--- What is needed ---
Go through the material below, find each line with the word "saper", and copy those lines.

--- Data shown ---
========================

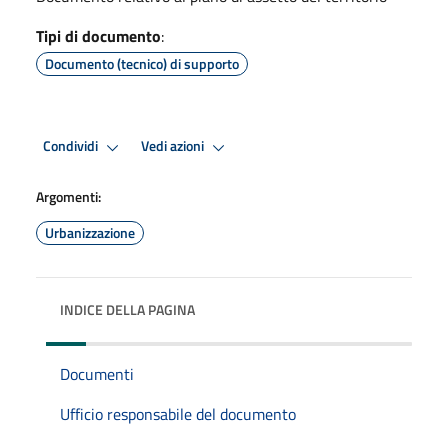
Tipi di documento
:
Documento (tecnico) di supporto
Condividi
Vedi azioni
Argomenti:
Urbanizzazione
INDICE DELLA PAGINA
Documenti
Ufficio responsabile del documento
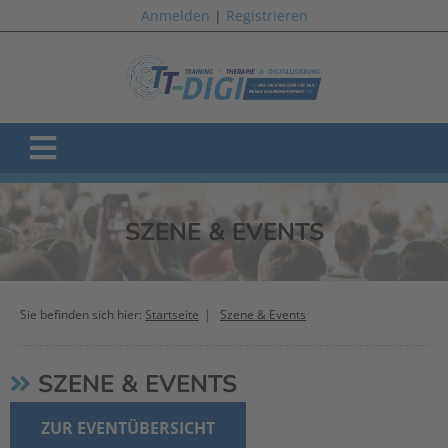
Anmelden
|
Registrieren
SZENE & EVENTS
Sie befinden sich hier:
Startseite
Szene & Events
SZENE & EVENTS
ZUR EVENTÜBERSICHT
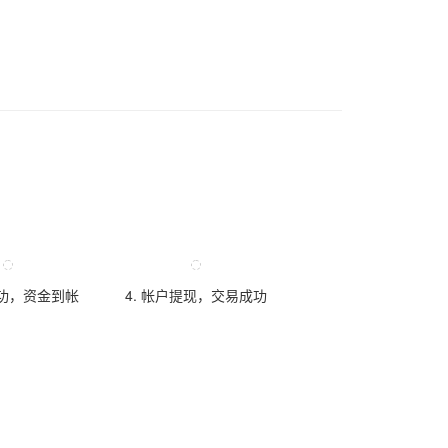
成功，资金到帐
4. 帐户提现，交易成功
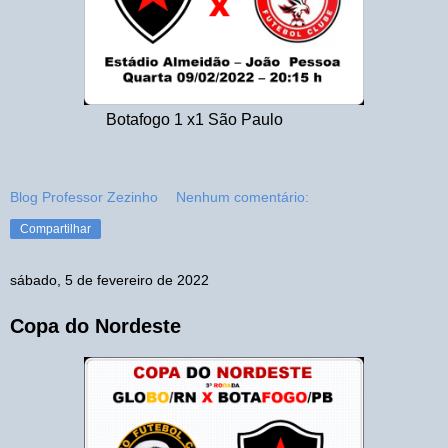
Botafogo 1 x1 São Paulo
Blog Professor Zezinho
Nenhum comentário:
Compartilhar
sábado, 5 de fevereiro de 2022
Copa do Nordeste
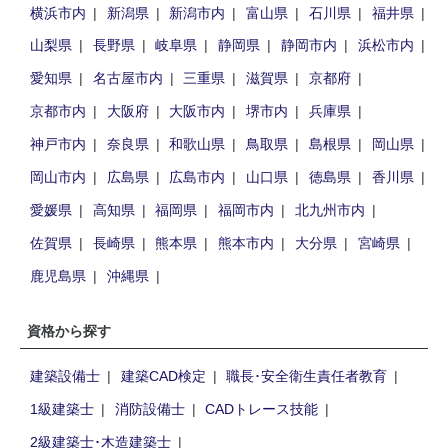
横浜市内
新潟県
新潟市内
富山県
石川県
福井県
山梨県
長野県
岐阜県
静岡県
静岡市内
浜松市内
愛知県
名古屋市内
三重県
滋賀県
京都府
京都市内
大阪府
大阪市内
堺市内
兵庫県
神戸市内
奈良県
和歌山県
鳥取県
島根県
岡山県
岡山市内
広島県
広島市内
山口県
徳島県
香川県
愛媛県
高知県
福岡県
福岡市内
北九州市内
佐賀県
長崎県
熊本県
熊本市内
大分県
宮崎県
鹿児島県
沖縄県
資格から探す
建築設備士
建築CAD検定
職長･安全衛生責任者教育
1級建築士
消防設備士
CADトレース技能
2級建築士･木造建築士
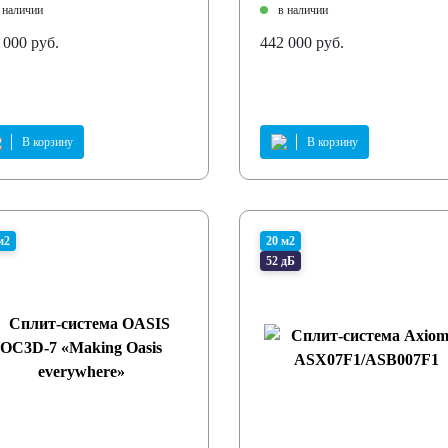
 наличии
в наличии
 000 руб.
442 000 руб.
В корзину
В корзину
м2
20 м2
52 дБ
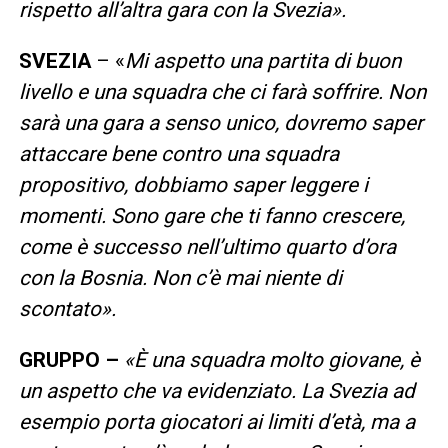
rispetto all’altra gara con la Svezia».
SVEZIA
– «
Mi aspetto una partita di buon
livello e una squadra che ci farà soffrire. Non
sarà una gara a senso unico, dovremo saper
attaccare bene contro una squadra
propositivo, dobbiamo saper leggere i
momenti. Sono gare che ti fanno crescere,
come è successo nell’ultimo quarto d’ora
con la Bosnia. Non c’è mai niente di
scontato».
GRUPPO –
«È una squadra molto giovane, è
un aspetto che va evidenziato. La Svezia ad
esempio porta giocatori ai limiti d’età, ma a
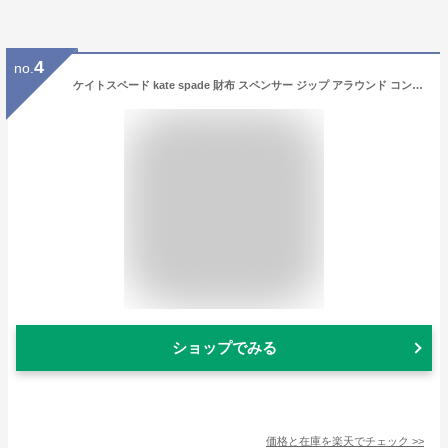
4
no.
ケイトスペード kate spade 財布 スペンサー ジップ アラウンド コンチネンタル ウォレット DARK DEEP JASPER
ショップでみる
価格と在庫を
楽天
でチェック
>>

========================

--- Problem solution ---
sarà una gara a senso unico, dovremo saper
propositivo, dobbiamo saper leggere i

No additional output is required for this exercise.